To give some examples, rather than saying you are researching a disease, you can say that you want to eradicate the disease or end the fight against that disease. Rather than saying you help patients, you can say that you want to transform the lives of patients, or that everyone deserves to live a pain-free life. This emotive language grabs both the head and heart, and because ‘eradicating’, ‘ending’ and ‘transforming’ are very hard to achieve, it gives the sense of ongoing mission that will engage people in your brand.

Andy also introduced his golden rule: you should focus on the most powerful thing you do. What are you best able to talk about, what do you love doing, and what will people most likely give money for? The one thing you do that best meets these three questions should be the focus of your messaging, and then the organisation will grow as a whole.

Managing online communities

Nicola Miller, Co-Founder of Teddington Trust and Co-Founder of Rare Revolution Magazine

When it comes to managing online communities of patients, Nicola Miller has a wealth of experience to learn from. Nicola runs two online communities: the first for the Teddington Trust, a patient group for patients and families living with xeroderma pigmentosum, and the second called Rare Revolutionaries, a community for all rare disease patients regardless of their condition.

Nicola talked us through some key things to think about when you’re setting up an online community for patients. The first is why? What value will a community bring, what gap is it filling, will it add anything new? There’s no point doing it for the sake of doing it or to replicate an existing forum. The second is who? Which part of your community do you want to reach? Will you allow scientists and researchers in, or keep it to patients and families? And the third is where? Which platform will you use to host your forum? How easy is it for people to access and use this forum?

Nicola stressed that you cannot underestimate the time it takes to nurture and maintain a vibrant and relevant community, and that moderation is key. You have to make sure your community is true to its purpose and it doesn’t let people who aren’t supposed to be in the community slip through, as you will break the trust of existing members.
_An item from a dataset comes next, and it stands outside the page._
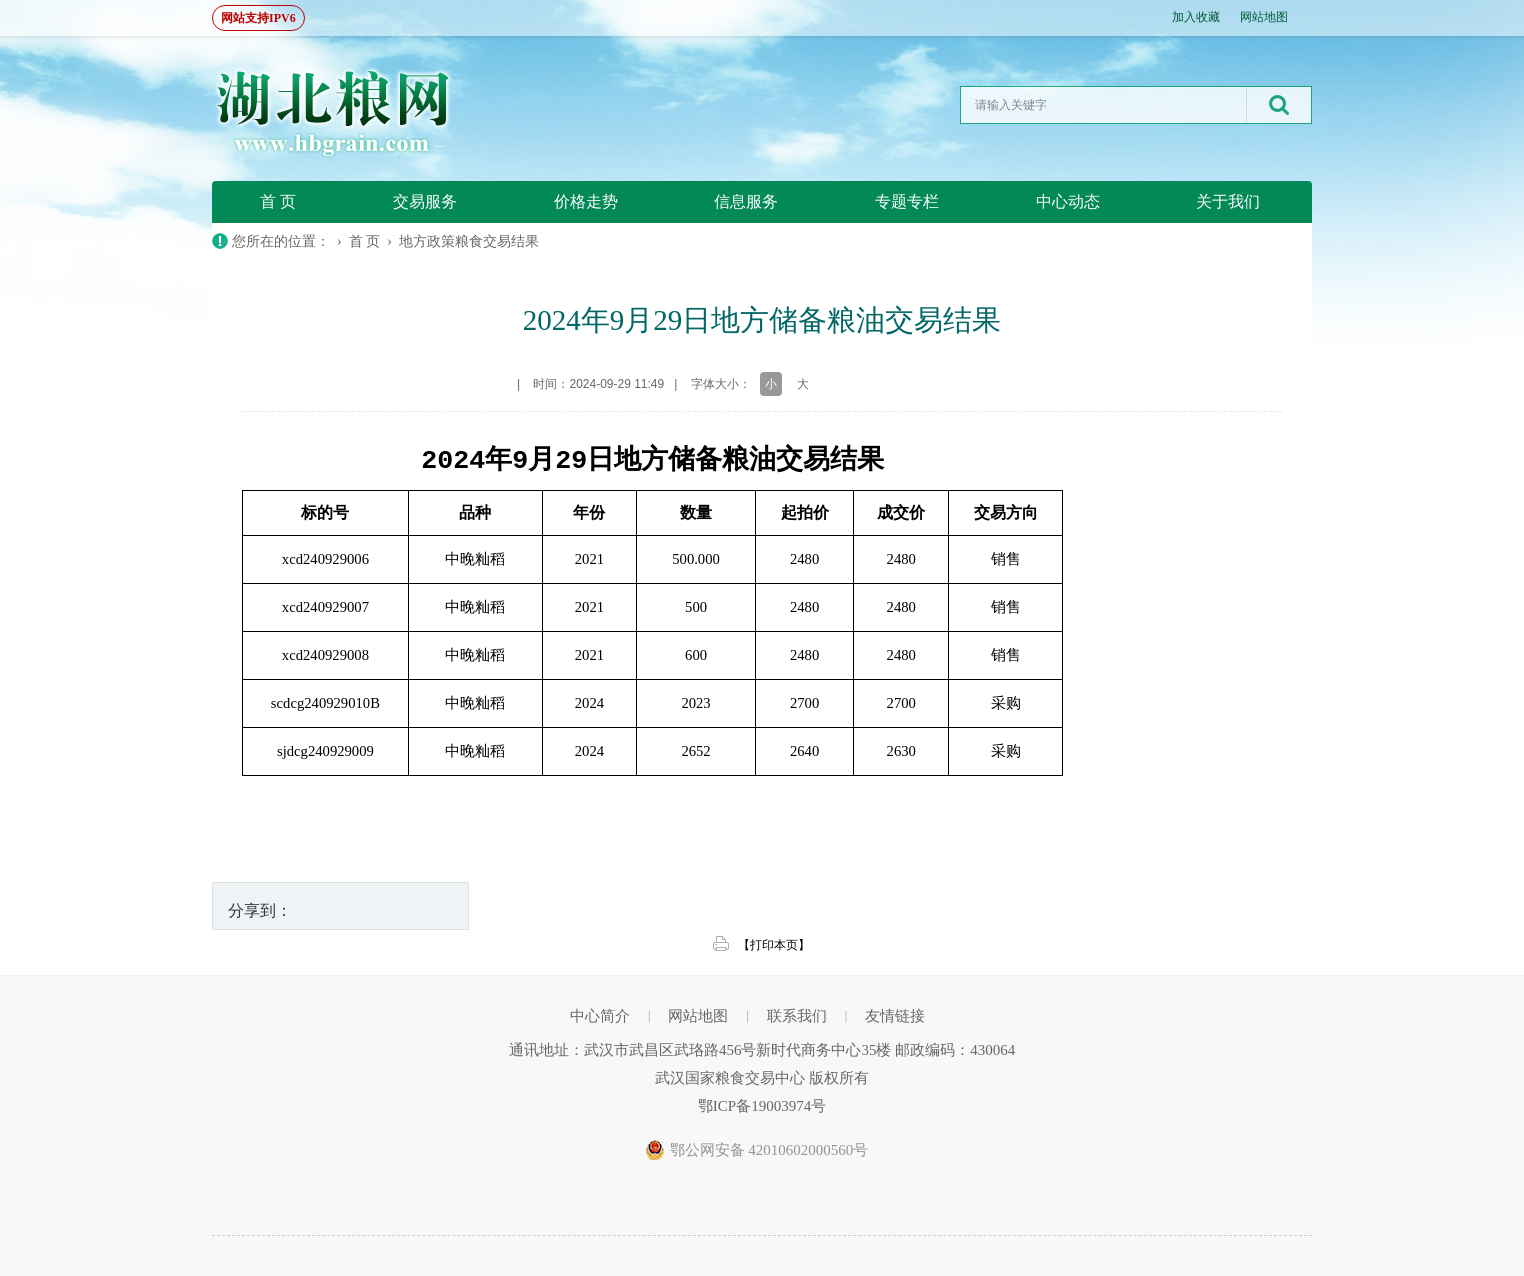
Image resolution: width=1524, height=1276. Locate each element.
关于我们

She also stressed that you don’t own the group, but that you must take really seriously the responsibility to look after the people in the group and protect the information they share.
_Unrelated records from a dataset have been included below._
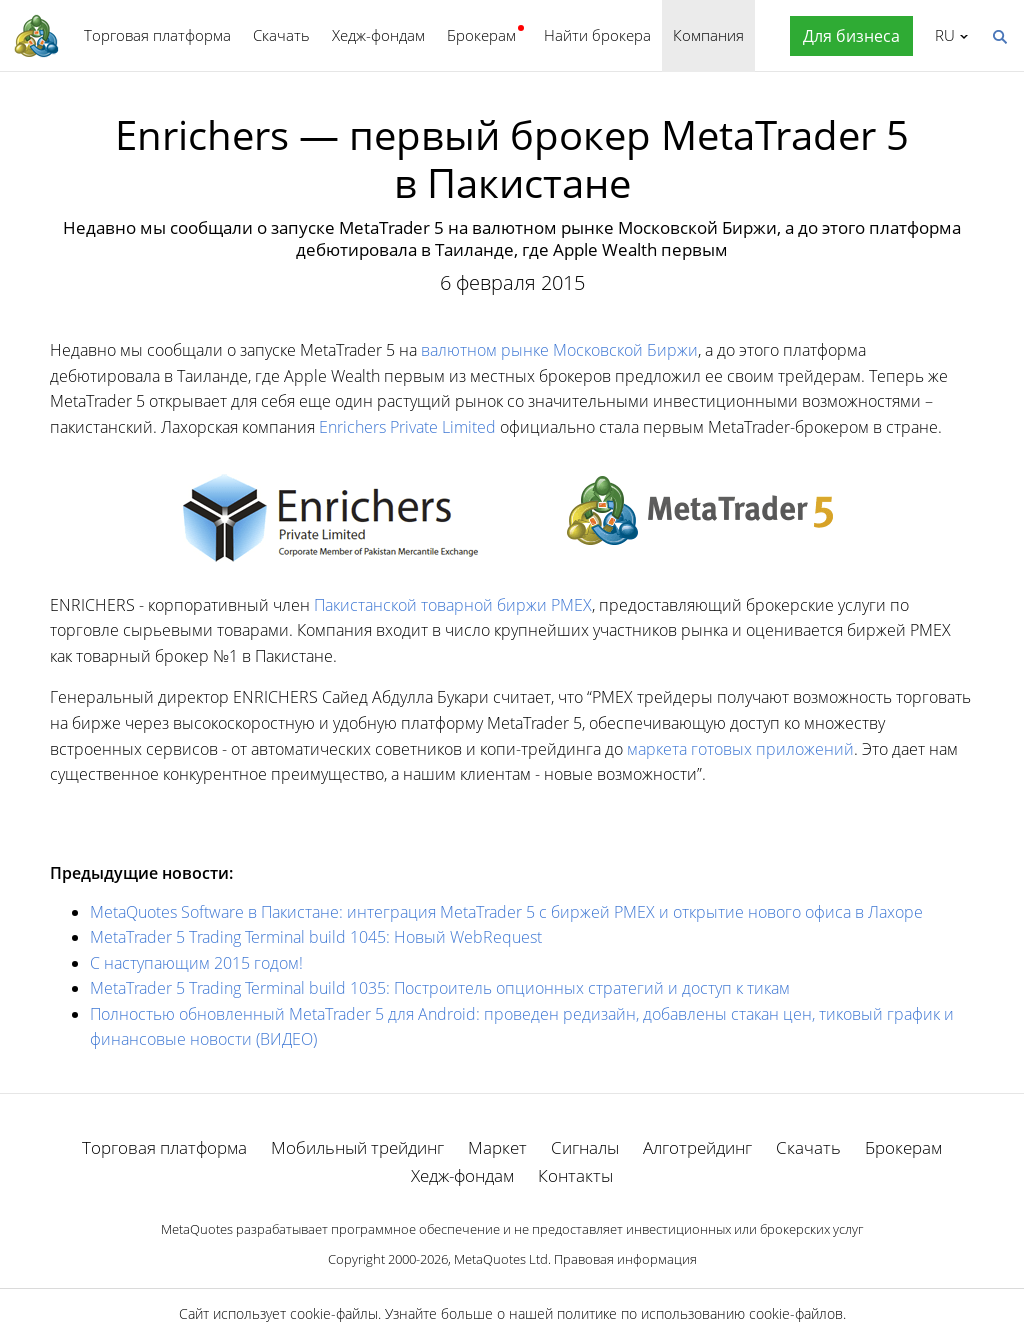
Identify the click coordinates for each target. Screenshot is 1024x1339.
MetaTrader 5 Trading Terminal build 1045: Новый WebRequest (316, 937)
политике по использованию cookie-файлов (700, 1313)
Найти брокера (597, 35)
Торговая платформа (157, 35)
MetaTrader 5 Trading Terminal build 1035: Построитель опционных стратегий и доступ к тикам (440, 988)
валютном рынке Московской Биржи (559, 350)
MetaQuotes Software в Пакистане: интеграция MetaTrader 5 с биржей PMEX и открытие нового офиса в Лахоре (506, 912)
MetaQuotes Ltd (501, 1259)
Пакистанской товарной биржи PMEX (453, 605)
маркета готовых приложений (740, 749)
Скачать (281, 35)
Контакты (575, 1175)
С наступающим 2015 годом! (196, 963)
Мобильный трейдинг (357, 1147)
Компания (708, 35)
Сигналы (585, 1147)
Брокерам (481, 35)
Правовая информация (625, 1259)
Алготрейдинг (697, 1147)
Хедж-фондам (378, 35)
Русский (941, 35)
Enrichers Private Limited (407, 427)
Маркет (497, 1147)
To find out more about how she manages her communities, watch Nicola’s presentation here.

General Data Protection Regulation 2018: PWSA UK’s plan

Susan Passmore, Prader-Willi Syndrome Association UK

The General Data Protection Regulation (GDPR) is coming to our doors on 25th May 2018. While it is an EU Regulation, it will become part of British Law, and it will not be changed by Brexit. Patient groups must prepare for it now – but how do you actually go about it? Susan Passmore introduced us to the GDPR guidelines and the plans PWSA UK have put into place to ensure they abide by it.

While Susan stresses she is not a GDPR expert, she gave an excellent and informative presentation on the key terms, the eight principles of data processing, the rights of the individual, legitimate interest, and much more. It is well worth a watch for anyone concerned about the new regulation.
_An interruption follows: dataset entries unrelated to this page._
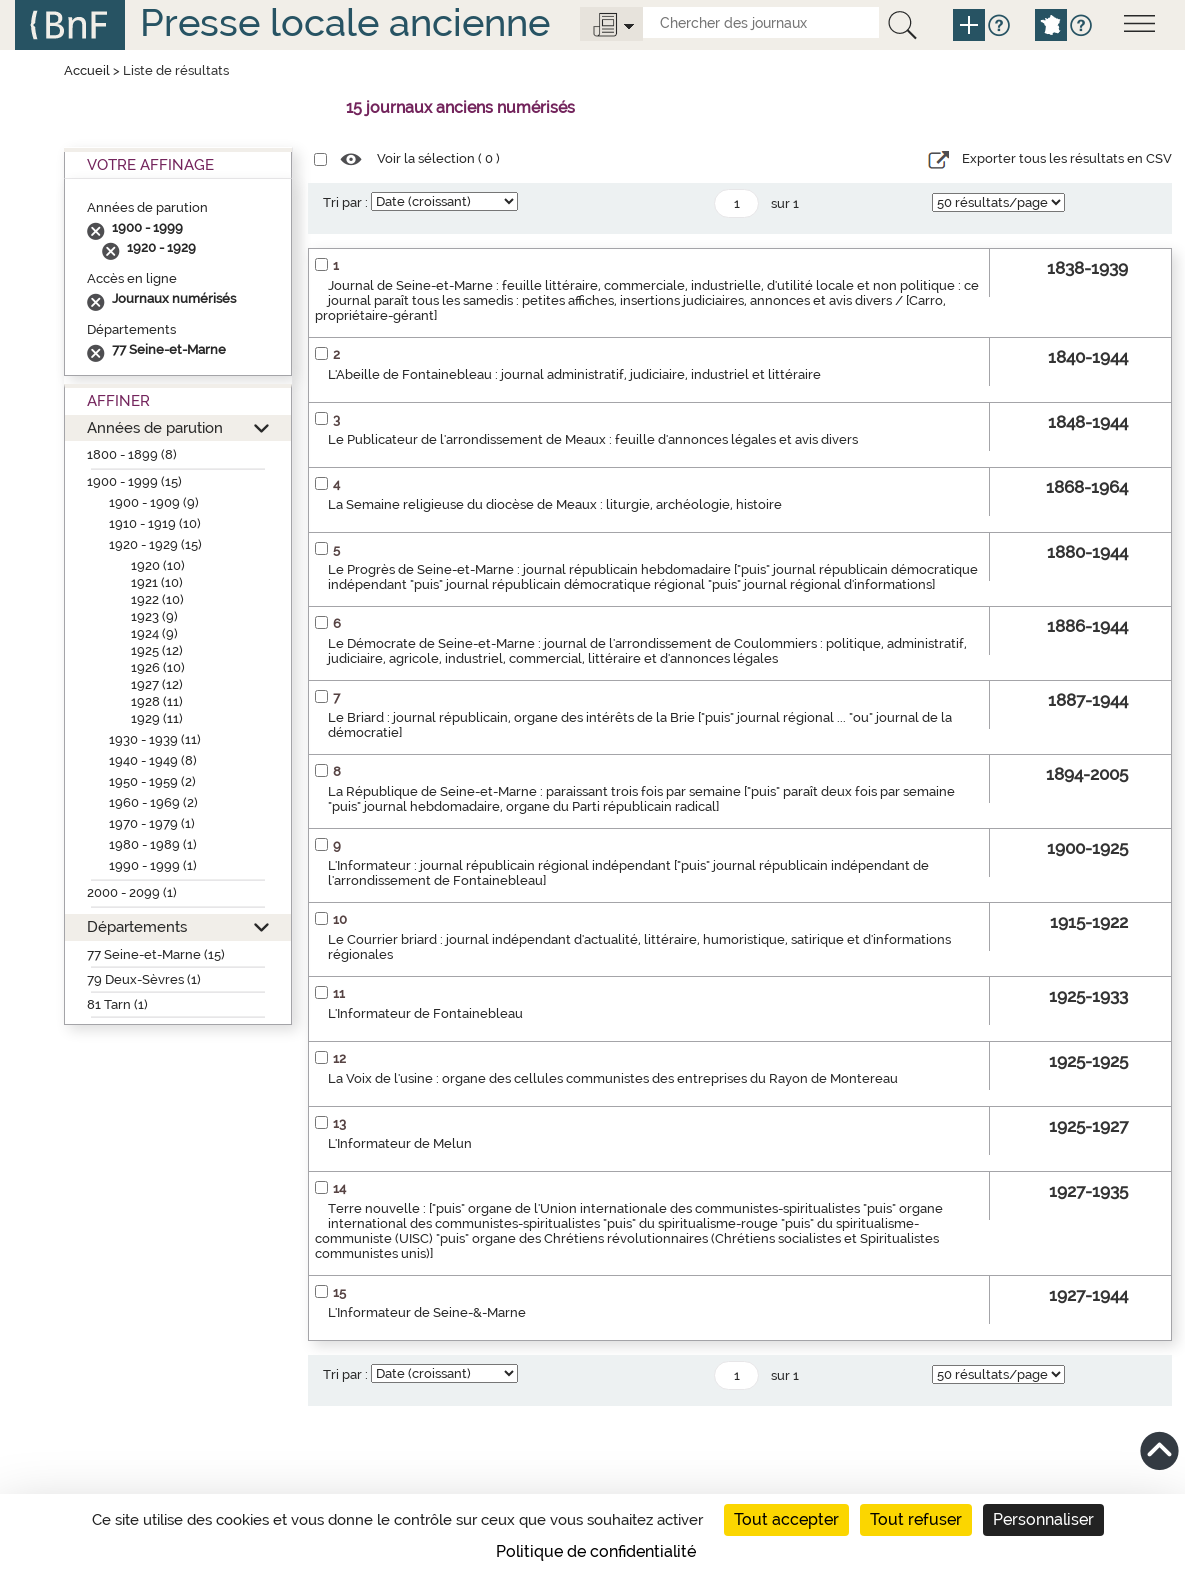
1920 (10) (158, 565)
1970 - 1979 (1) (152, 823)
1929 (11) (157, 718)
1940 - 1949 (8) (153, 760)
Watch Susan’s presentation here to find out more.

We would like to say a huge thank you to everyone who came along to our workshop for engaging so well in the topic, and of course to our speakers for their excellent presentations. We would like to extend this thanks to our funder Novartis for providing financial support for our workshop programme. This event has been solely organised by Findacure and our funder has not determined the content.